The idea of a basic income is gaining popularity in response to concerns about job dislocation and social protection. A basic income would mean that all citizens or residents of a country regularly receive a specified sum of money from either government or another public institution, financed through forms of taxation or profits of publicly owned enterprises. A basic income could encourage and secure entrepreneurial and self-employment ventures, incentivise part-time work, and provide social safety nets. The difficulties in financing and implementation aside, what is intriguing about the basic income discussion is that there seems to be a convergence between on one hand, progressives, socialists, and, feminists and on the other hand, Silicon valley entrepreneurs. For the former, a basic income could increase bargaining power for workers, change the distribution of domestic tasks between men and women, as well as provide a stimulus to political participation and voluntary work. A post-work society could restore human dignity, freeing the worker from the clutches of capital, and creating opportunities for people to develop interests outside employment. For the latter Silicon Valley entrepreneurs however, a basic income is a way to create demand for their innovations in a job-less economy. Some even criticise that Silicon Valley’s support for a basic income is a mostly a reflection of their guilt at ousting people from their jobs.

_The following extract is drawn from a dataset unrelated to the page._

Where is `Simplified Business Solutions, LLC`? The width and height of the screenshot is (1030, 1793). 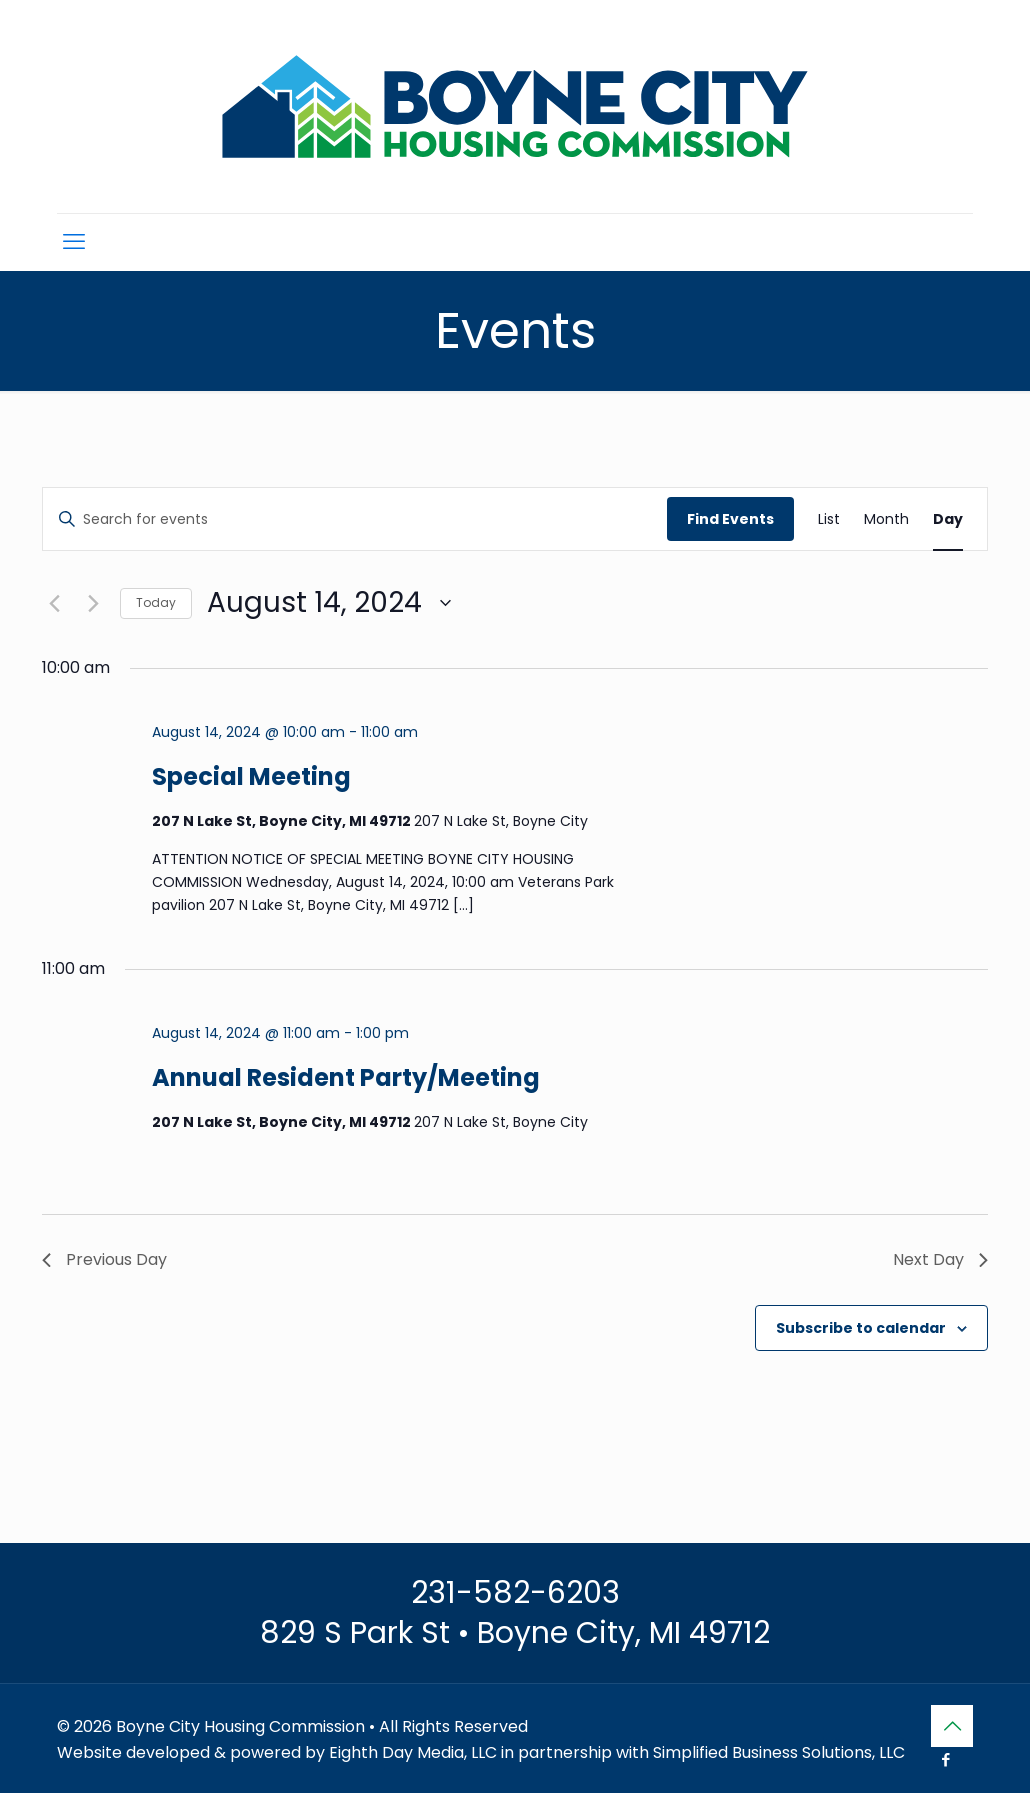
Simplified Business Solutions, LLC is located at coordinates (779, 1752).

Can the digital economy deliver on its promise? Perhaps. But for this we need to avoid technological determinism and put people back at the centre as the drivers and recipients of economic change. Sound policy frameworks need to be evolved to shape the trajectories and governance of emerging digital technologies. The digital divide must be addressed, through both universal and affordable access, and by equipping people with the necessary education and skills to safely navigate the digital space. Equally important, and often not adequately considered, is the distribution of gains in the digital economy – as it stands the wealth created by the digital economy is creating neither more employment, nor higher wages, nor better social protection. In fact there is a risk that it can result in job dislocation and increase the risk to workers, without robust and adequate social protection schemes in place. This is not to say that the future is bleak. On the contrary, the digital economy carries with it great promise. But this promise can only be realised if we take these issues into serious consideration; the early days of the digital economy is the time to get the architecture right, particularly in India where the roadmaps towards inclusive development are still under construction.